[Saved data entries]
::::::::

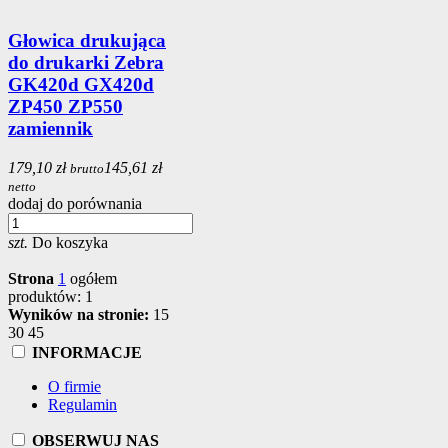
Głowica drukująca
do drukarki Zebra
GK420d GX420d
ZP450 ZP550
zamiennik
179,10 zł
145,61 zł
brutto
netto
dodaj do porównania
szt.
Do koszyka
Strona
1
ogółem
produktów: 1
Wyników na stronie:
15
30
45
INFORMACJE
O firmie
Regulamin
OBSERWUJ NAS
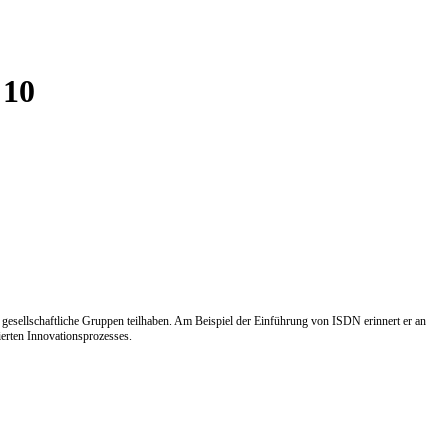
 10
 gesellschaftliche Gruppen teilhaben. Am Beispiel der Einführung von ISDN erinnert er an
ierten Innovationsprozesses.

::::::::

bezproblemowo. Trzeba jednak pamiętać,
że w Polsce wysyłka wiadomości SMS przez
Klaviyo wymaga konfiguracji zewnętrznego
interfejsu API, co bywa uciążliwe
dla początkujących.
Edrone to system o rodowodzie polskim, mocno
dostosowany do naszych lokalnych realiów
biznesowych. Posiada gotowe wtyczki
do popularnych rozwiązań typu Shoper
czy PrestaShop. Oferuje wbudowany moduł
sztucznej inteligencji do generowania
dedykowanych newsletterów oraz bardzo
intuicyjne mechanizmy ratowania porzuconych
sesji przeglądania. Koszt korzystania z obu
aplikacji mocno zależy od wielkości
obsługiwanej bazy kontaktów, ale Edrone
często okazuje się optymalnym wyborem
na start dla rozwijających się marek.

::::::::

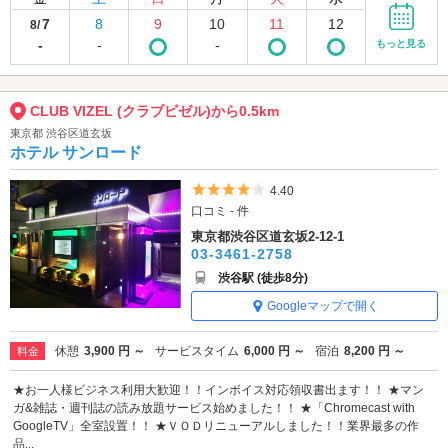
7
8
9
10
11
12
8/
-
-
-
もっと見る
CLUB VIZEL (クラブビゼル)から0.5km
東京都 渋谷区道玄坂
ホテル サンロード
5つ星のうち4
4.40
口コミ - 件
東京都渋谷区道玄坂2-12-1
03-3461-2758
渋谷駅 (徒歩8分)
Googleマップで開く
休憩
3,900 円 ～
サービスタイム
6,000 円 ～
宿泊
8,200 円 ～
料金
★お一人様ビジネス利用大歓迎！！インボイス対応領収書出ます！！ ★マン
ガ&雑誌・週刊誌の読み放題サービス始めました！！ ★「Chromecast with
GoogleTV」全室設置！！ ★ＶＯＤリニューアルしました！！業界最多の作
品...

::::::::

What the exercise asks
Lines of the data above that include the string "Edrone" must each be copied.

Answer to the problem
Edrone to system o rodowodzie polskim, mocno
obsługiwanej bazy kontaktów, ale Edrone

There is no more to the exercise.